— What to do —
Return all of the data exactly, with nothing left out but the pictures.

— Available data —
------------------------------

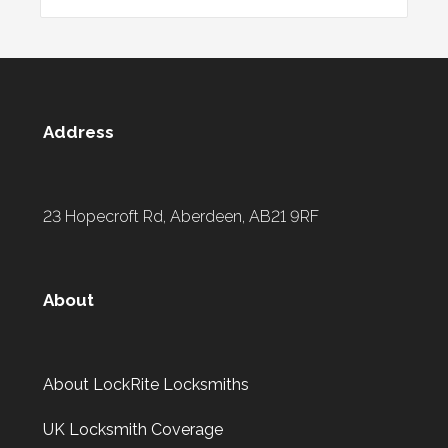
Address
23 Hopecroft Rd, Aberdeen, AB21 9RF
About
About LockRite Locksmiths
UK Locksmith Coverage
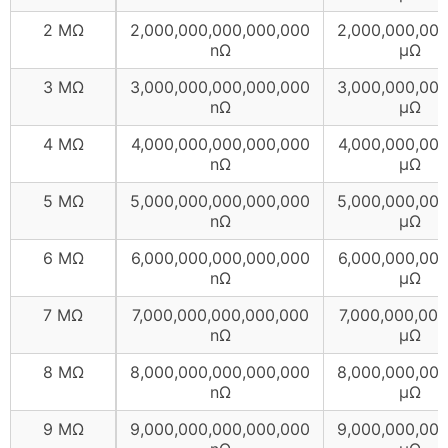
2 MΩ
2,000,000,000,000,000
2,000,000,00
nΩ
µΩ
3 MΩ
3,000,000,000,000,000
3,000,000,00
nΩ
µΩ
4 MΩ
4,000,000,000,000,000
4,000,000,00
nΩ
µΩ
5 MΩ
5,000,000,000,000,000
5,000,000,00
nΩ
µΩ
6 MΩ
6,000,000,000,000,000
6,000,000,00
nΩ
µΩ
7 MΩ
7,000,000,000,000,000
7,000,000,000
nΩ
µΩ
8 MΩ
8,000,000,000,000,000
8,000,000,00
nΩ
µΩ
9 MΩ
9,000,000,000,000,000
9,000,000,00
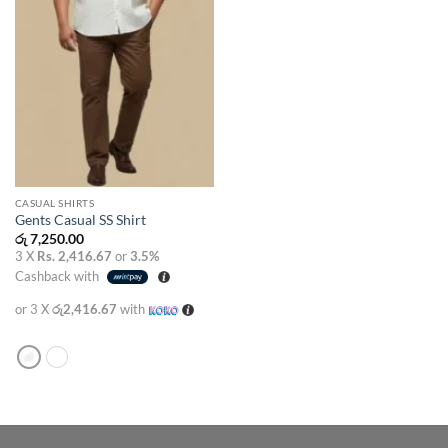
CASUAL SHIRTS
Gents Casual SS Shirt
රු
7,250.00
3 X
Rs. 2,416.67
or
3.5%
Cashback with
or 3 X
රු2,416.67
with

------------------------------

— Response —
Address
23 Hopecroft Rd, Aberdeen, AB21 9RF
About
About LockRite Locksmiths
UK Locksmith Coverage
2 MΩ
2,000,000,000,000,000
2,000,000,00
nΩ
µΩ
3 MΩ
3,000,000,000,000,000
3,000,000,00
nΩ
µΩ
4 MΩ
4,000,000,000,000,000
4,000,000,00
nΩ
µΩ
5 MΩ
5,000,000,000,000,000
5,000,000,00
nΩ
µΩ
6 MΩ
6,000,000,000,000,000
6,000,000,00
nΩ
µΩ
7 MΩ
7,000,000,000,000,000
7,000,000,000
nΩ
µΩ
8 MΩ
8,000,000,000,000,000
8,000,000,00
nΩ
µΩ
9 MΩ
9,000,000,000,000,000
9,000,000,00
CASUAL SHIRTS
Gents Casual SS Shirt
රු
7,250.00
3 X
Rs. 2,416.67
or
3.5%
Cashback with
or 3 X
රු2,416.67
with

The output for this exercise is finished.